We currently sit in the late-April, early-May rush known by high schools students and guidance counselors as Decision Time and by bored writers and public psychologists as Fretting About the State of Our Child's Worrying Time. Though surely, someone else must have said this by now, quite obviously all we just need to chill out.
While students around the country have finally received all of their thick or thin letters, including my own sister, the adult world takes this as a moment to pause and reflect on the perceived declining state of affairs of the students' well being, or pressures, or whatever else they threw at them. The latest phase of pressure on our students, supposedly, consists of having to be both smart and sociably well-rounded, qualities that have always generally been good for human beings to possess. On top of that pressure, their attempting-to-be open-minded parents struggle with what they want for their kids, and what they think they should want for their kids – or something like that.

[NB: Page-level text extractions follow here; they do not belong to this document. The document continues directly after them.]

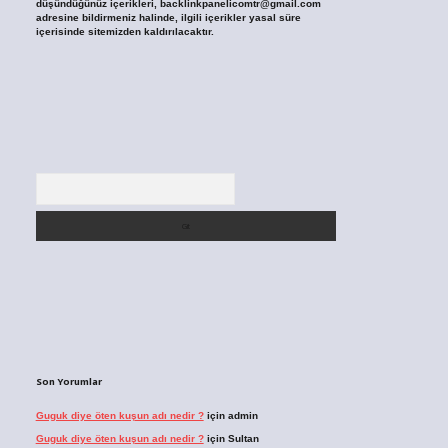
düşündüğünüz içerikleri,
backlinkpanelicomtr@gmail.com
adresine bildirmeniz halinde, ilgili içerikler yasal süre
içerisinde sitemizden kaldırılacaktır.
Arama
Son Yorumlar
Guguk diye öten kuşun adı nedir ?
için
admin
Guguk diye öten kuşun adı nedir ?
için
Sultan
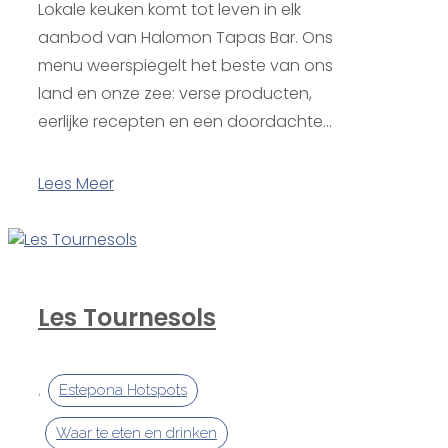
Lokale keuken komt tot leven in elk
aanbod van Halomon Tapas Bar. Ons
menu weerspiegelt het beste van ons
land en onze zee: verse producten,
eerlijke recepten en een doordachte...
Lees Meer
Les Tournesols
,
Estepona Hotspots
Waar te eten en drinken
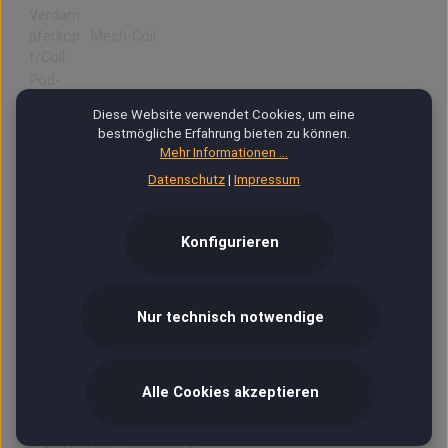
Verdam
pferkop
Mesh-Coil
f/Coil:
Pod-
Tank
2 ml
Diese Website verwendet Cookies, um eine
(optiona
bestmögliche Erfahrung bieten zu können.
l):
Mehr Informationen ...
Schwarz
Datenschutz
|
Impressum
Silber
Farbe:
Blau
Pink
Konfigurieren
Arktisblau
Nur technisch notwendige
LIEFERUMFANG
Alle Cookies akzeptieren
1x Wenax M2 Akku - 1200 mAh
1x Wenax M1 0.8 Ohm Pod
1x Ersatzmundstück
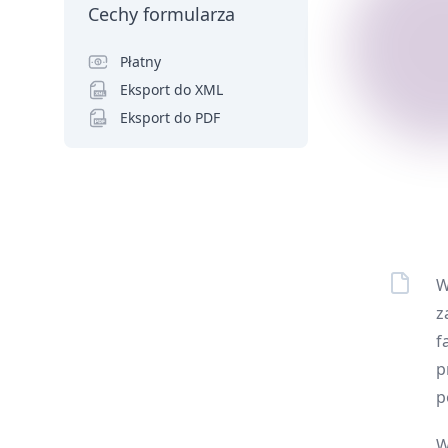
Cechy formularza
Płatny
Eksport do XML
Eksport do PDF
W
z
f
p
p
W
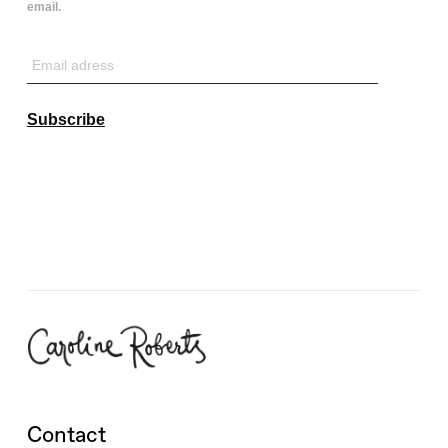
email.
Email
adress
Subscribe
Contact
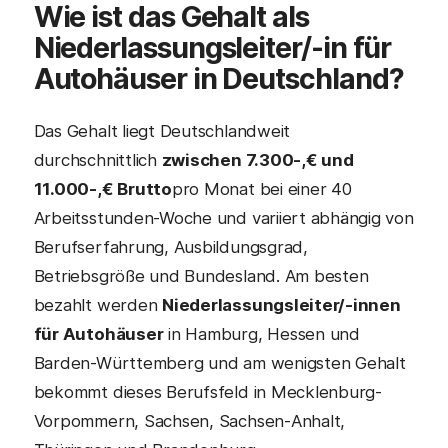
Wie ist das Gehalt als
Niederlassungsleiter/-in für
Autohäuser in Deutschland?
Das Gehalt liegt Deutschlandweit
durchschnittlich
zwischen 7.300-,€ und
11.000-,€ Brutto
pro Monat bei einer 40
Arbeitsstunden-Woche und variiert abhängig von
Berufserfahrung, Ausbildungsgrad,
Betriebsgröße und Bundesland. Am besten
bezahlt werden
Niederlassungsleiter/-innen
für Autohäuser
in Hamburg, Hessen und
Barden-Württemberg und am wenigsten Gehalt
bekommt dieses Berufsfeld in Mecklenburg-
Vorpommern, Sachsen, Sachsen-Anhalt,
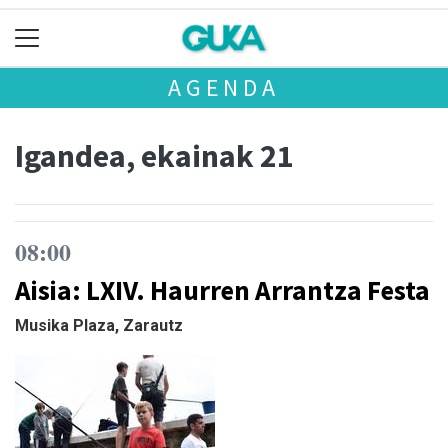
AGENDA
Igandea, ekainak 21
08:00
Aisia: LXIV. Haurren Arrantza Festa
Musika Plaza, Zarautz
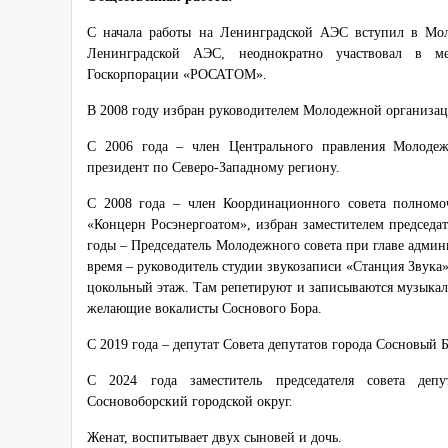
С начала работы на Ленинградской АЭС вступил в Мо
Ленинградской АЭС, неоднократно участвовал в ме
Госкорпорации «РОСАТОМ».
В 2008 году избран руководителем Молодежной организа
С 2006 года – член Центрального правления Молодеж
президент по Северо-Западному региону.
С 2008 года – член Координационного совета полном
«Концерн Росэнергоатом», избран заместителем председате
годы – Председатель Молодежного совета при главе админ
время – руководитель студии звукозаписи «Станция Звука».
цокольный этаж. Там репетируют и записываются музыкаль
желающие вокалисты Соснового Бора.
С 2019 года – депутат Совета депутатов города Сосновый Б
С 2024 года заместитель председателя совета депу
Сосновоборский городской округ.
Женат, воспитывает двух сыновей и дочь.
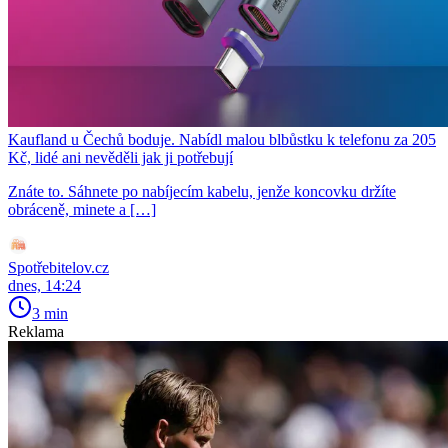
Kaufland u Čechů boduje. Nabídl malou blbůstku k telefonu za 205
Kč, lidé ani nevěděli jak ji potřebují
Znáte to. Sáhnete po nabíjecím kabelu, jenže koncovku držíte
obráceně, minete a […]
Spotřebitelov.cz
dnes, 14:24
3 min
Reklama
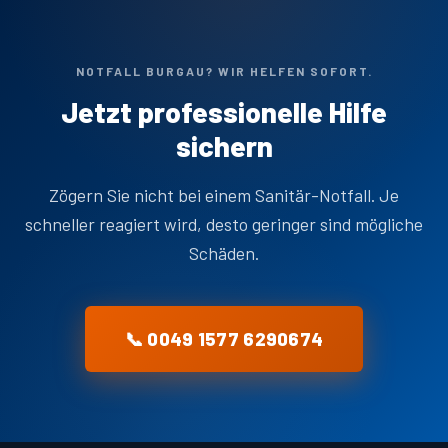
NOTFALL BURGAU? WIR HELFEN SOFORT.
Jetzt professionelle Hilfe
sichern
Zögern Sie nicht bei einem Sanitär-Notfall. Je
schneller reagiert wird, desto geringer sind mögliche
Schäden.
📞 0049 1577 6290674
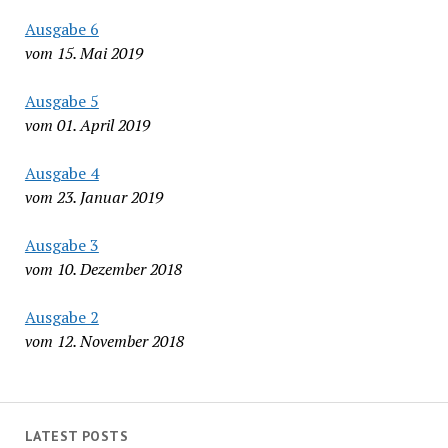
Ausgabe 6
vom 15. Mai 2019
Ausgabe 5
vom 01. April 2019
Ausgabe 4
vom 23. Januar 2019
Ausgabe 3
vom 10. Dezember 2018
Ausgabe 2
vom 12. November 2018
LATEST POSTS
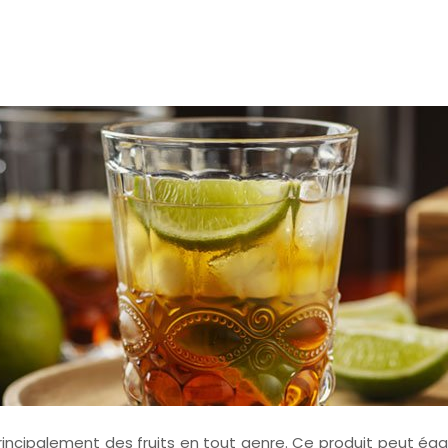
ncipalement des fruits en tout genre. Ce produit peut éga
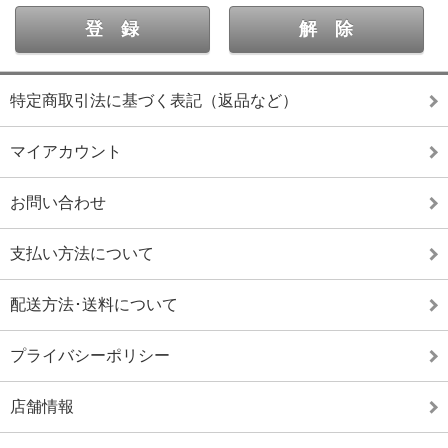
特定商取引法に基づく表記（返品など）
マイアカウント
お問い合わせ
支払い方法について
配送方法･送料について
プライバシーポリシー
店舗情報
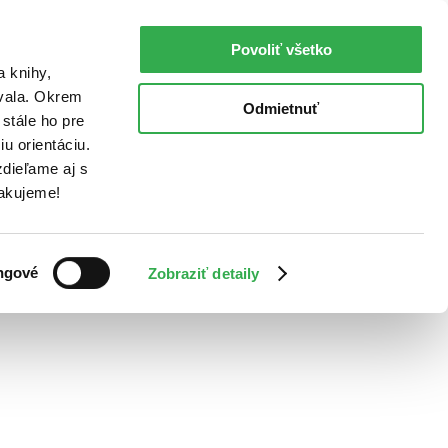
Povoliť všetko
a knihy,
ovala. Okrem
Odmietnuť
stále ho pre
u orientáciu.
dieľame aj s
Ďakujeme!
ngové
Zobraziť detaily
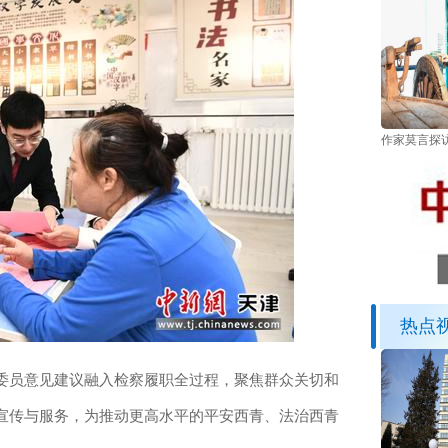
作家莫言探
热点
员意见建议融入检察履职全过程，聚焦群众关切和
宣传与服务，为推动更高水平的平安西青、法治西青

A recent NYT piece profiling the 'amazing girls' of some New England town quote the parents whining about their children's pristinely planned and executed childhoods, and how they themselves just cannot rise above the social pressures that they tell their kids to surpass. Are these parents just products of the 'I'm special' movement as well? They ignore the easy solutions to their difficult decisions. Either you support your child and do not try to pull strings, honestly wanting them to follow whatever works best for their personal development regardless of grades or college admissions and therefore set a non-contradictory example – or you don't.
First I blame the parents for failing to have the strength to stand by their own principles, flowering out of their post-flower child upbringings. Then I do worry about their children, but only because of the warped double-edged neighborhoods they grew up in.
In another byte out of the NYT piece, two students treasure the sacrifice of have no social life to the alter of college admissions (with the implication that they only deem worthy of application those schools that would require them to forgo such adolescent fun). I really hope that this exchange of having an adolescence for having a fulfilling college experience - which includes non-resume items – works out for them in the end. Because if these students hit college, lock themselves in dorm rooms and then have mental break downs second semester freshman year, I would stick one in the 'not worth it' column. (Even, if I supposed, those non-resume items might just turn into interview fodder for the next step of their lives. "I sometimes go to museums for fun instead of studying!" "Oh, please tell me more!")
A coalition of liberal arts colleges, also originating out of the hallowed halls of the northeast, have begun a call for an end to college ratings, emanating out of colleges refusing to submit information to Princeton Review, Barron's, et. al. This duo of stories would appear to lean back into the 'everyone's special' mentality, and maybe solve the problem of everyone getting every to calm down.
While the rankings system needs to be revised, and while students need to wrench control back from crazed parents and guidance counselors and we all probably need a deep breath, this does not solve the problem.
Universities are not created equal, and those that put in effort to improve their quality of education or services deserve accolades. A reformed ranking system would help differentiate between colleges, the onus just has to swap over to the kids to figure out what qualities they need, other than being in the top 10 list.
I call for a referendum on everyone who preaches to 'just get involved with whatever interest you, but make sure you hit some of these suggestions' to just chop off the second half of that sentence.
I call for students to take the simple step of influencing the conversation, rather than just obliging, or even worse, buying into it all. Yes, I ask that teenagers take responsibility. Yes, I believe they can, because if some can, then the rest can follow suit, especially as the conversation does start to change.
Then lastly, if we really do want to look at these phenomenon somewhat scholarly, and how really to best prepare students for college, ask those who know best – recent and current college students. Stop looking at the situation from the inside, from the perspective that cannot know its own outcome – the most important aspect of a study. Pull together some college kids and ask them what works and what hurts and then rest assured that students do know what's good for them, at the end of the day.